## Records excerpted from a collection
--- START ---

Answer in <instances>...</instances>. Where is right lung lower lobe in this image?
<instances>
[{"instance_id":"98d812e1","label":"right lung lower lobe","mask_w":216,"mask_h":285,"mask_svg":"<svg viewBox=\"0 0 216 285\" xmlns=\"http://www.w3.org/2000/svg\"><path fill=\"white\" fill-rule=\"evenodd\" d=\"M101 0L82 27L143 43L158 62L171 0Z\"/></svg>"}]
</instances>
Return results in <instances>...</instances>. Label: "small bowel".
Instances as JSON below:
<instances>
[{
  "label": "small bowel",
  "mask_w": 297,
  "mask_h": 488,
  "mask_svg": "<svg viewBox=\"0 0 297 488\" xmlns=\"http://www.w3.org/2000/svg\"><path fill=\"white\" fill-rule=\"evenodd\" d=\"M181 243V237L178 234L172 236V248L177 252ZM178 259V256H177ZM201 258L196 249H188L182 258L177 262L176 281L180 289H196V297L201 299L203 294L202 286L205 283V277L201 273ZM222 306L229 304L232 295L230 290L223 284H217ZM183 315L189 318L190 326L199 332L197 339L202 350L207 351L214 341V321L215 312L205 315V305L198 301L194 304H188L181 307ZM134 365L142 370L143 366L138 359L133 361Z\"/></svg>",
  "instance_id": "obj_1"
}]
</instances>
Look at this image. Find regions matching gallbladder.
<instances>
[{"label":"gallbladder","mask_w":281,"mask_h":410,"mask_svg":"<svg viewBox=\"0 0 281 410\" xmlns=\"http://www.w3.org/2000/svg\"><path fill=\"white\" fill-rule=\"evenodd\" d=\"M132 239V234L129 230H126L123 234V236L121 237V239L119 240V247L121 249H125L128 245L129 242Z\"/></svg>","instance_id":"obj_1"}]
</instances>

--- END ---

## YOUR INSTRUCTIONS
From the first line to the last, transcribe the records exactly.

## SOLUTION
Answer in <instances>...</instances>. Where is right lung lower lobe in this image?
<instances>
[{"instance_id":"98d812e1","label":"right lung lower lobe","mask_w":216,"mask_h":285,"mask_svg":"<svg viewBox=\"0 0 216 285\" xmlns=\"http://www.w3.org/2000/svg\"><path fill=\"white\" fill-rule=\"evenodd\" d=\"M101 0L82 27L143 43L158 62L171 0Z\"/></svg>"}]
</instances>
Return results in <instances>...</instances>. Label: "small bowel".
Instances as JSON below:
<instances>
[{
  "label": "small bowel",
  "mask_w": 297,
  "mask_h": 488,
  "mask_svg": "<svg viewBox=\"0 0 297 488\" xmlns=\"http://www.w3.org/2000/svg\"><path fill=\"white\" fill-rule=\"evenodd\" d=\"M181 243V237L178 234L172 236V248L177 252ZM178 259V256H177ZM201 258L196 249H188L182 258L177 262L176 281L180 289H196V297L201 299L203 294L202 286L205 283V277L201 273ZM222 306L229 304L232 295L230 290L223 284H217ZM183 315L189 318L190 326L199 332L197 339L202 350L207 351L214 341V321L215 312L205 315V305L198 301L194 304H188L181 307ZM134 365L142 370L143 366L138 359L133 361Z\"/></svg>",
  "instance_id": "obj_1"
}]
</instances>
Look at this image. Find regions matching gallbladder.
<instances>
[{"label":"gallbladder","mask_w":281,"mask_h":410,"mask_svg":"<svg viewBox=\"0 0 281 410\" xmlns=\"http://www.w3.org/2000/svg\"><path fill=\"white\" fill-rule=\"evenodd\" d=\"M132 239V234L129 230H126L123 234V236L121 237V239L119 240V247L121 249H125L128 245L129 242Z\"/></svg>","instance_id":"obj_1"}]
</instances>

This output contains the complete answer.